Dans un courrier adressé le 10 janvier à l’association « Sherpa », qui s’est fait connaître à Paris par des procédures engagées pour biens mal acquis contre trois régimes africains, la Banque islamique de développement (BID) la annoncé qu’elle renonçait à financer l’extension d’une centrale électrique en Mauritanie. Les conditions de passation du marché passé entre la Somelec, l’équivalent d’EDF à Nouakchott, et la société de droit finlandais Wärtsilä n’ont pas paru limpides aux financiers séoudiens.

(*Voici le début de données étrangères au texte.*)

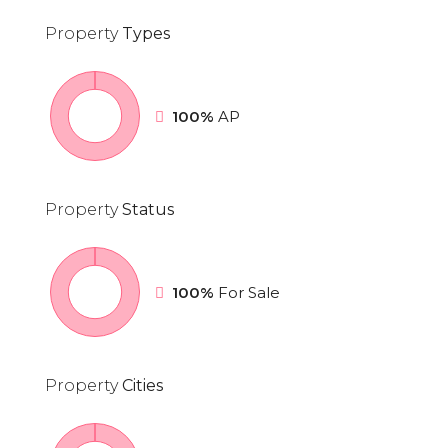
Property
Types
100%
AP
Property
Status
100%
For Sale
Property
Cities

Grace aux pétrodollars, les financiers du Golfe, l’Arabie Saoudite en tète, sont aujourd’hui les principaux banquiers de l’Afrique francophone, très loin en tète devant la Banque Mondiale ou à fortiori l’Agence française de développement (AFD), le bras armé du Quai d’Orsay en matière de développement. Et la surprise, la voici : les Séoudiens de la Banque Islamique de développement (BID) viennent de montrer qu’ils pouvaient être sensibles aux soupçons de corruption qui planaient sur leurs interlocuteurs africains. Après avoir pris conseil auprès des experts de « Sherpa », l’ONG créée en France par maitre William Bourdon pour lutter contre la corruption, les patrons de la BID ont fait savoir qu’ils se retiraient, pour l’instant, du projet d’extension de la principale centrale électrique de Mauritanie, dont le montant était de 50 millions d’euros. Une première ou presque !
Des soupçons anciens
La décision de la BID résulte notamment de la précédente attribution, en 2012, du marché public qui avait permis la construction de la centrale électrique, en 2012. La filiale française de la société finlandaise Wärtsilä avait en effet obtenu le marché, sous forme d’un gré à gré, dans des conditions qui avaient déjà été dénoncées par l’association Sherpa. Parmi les signaux alarmants, figurait le montant de l’offre du groupe finlandais, plus élevé que celui des autres candidats. L’éviction inexpliquée de certains concurrents, dont notamment la société de droit espagnol TSK avaient nourri, aussi des soupçons de corruption. La presse locale, sans preuves matérielles, avaient dénoncé l’influence d’un des fils du Président Aziz, le chef d’Etat Mauritanien, sur l’attribution de ce marché. « La Banque Islamique de Développement, se félicite-t-on au sein de Sherpa, démontre ainsi que les engagements des grandes banques de financement en faveur d’une plus grande transparence dans l’attribution de marchés publics peuvent être concrétisés ».
La Société Mauritanienne d’Électricité (SOMELEC), société à capitaux publics, a en charge la production, le transport, la distribution et la commercialisation de l’électricité en milieu urbain et périurbain sur la totalité du territoire national de la Mauritanie. La SOMELEC est connue en Mauritanie pour sa gestion chaotique. Le réseau d’alimentation d’électricité, vétuste et surexploité, est ponctué d’innombrables coupures. Sur fond de dettes colossales. En octobre 2010, les responsables du Fonds Arabe pour le Développement Économique et Social (FADES) avaient été déjà alertés sur l’opacité et les difficultés de la mise en œuvre des financements par la SOMELEC.
La France qui a prêté plusieurs dizaines de millions d’euros pour la construction des centrales en Mauritanie semble moins regardante que l’Arabie Saoudite. Interrogé au printemps 2013 à Nouakchott, les responsables français de l’agence locale l’AFD avaient mis en avant la faiblesse des effectifs de coopération économique pour justifier une absence réelle de contrôle. Pourtant, « la gouvernance » et « le développement humain » figurent parmi les objectifs des programmes d’aide lancés par Paris. Mais personne ne semble vraiment s’en soucier au sein de l’ambassade française à Nouakchott, au mieux avec la présidence mauritanienne.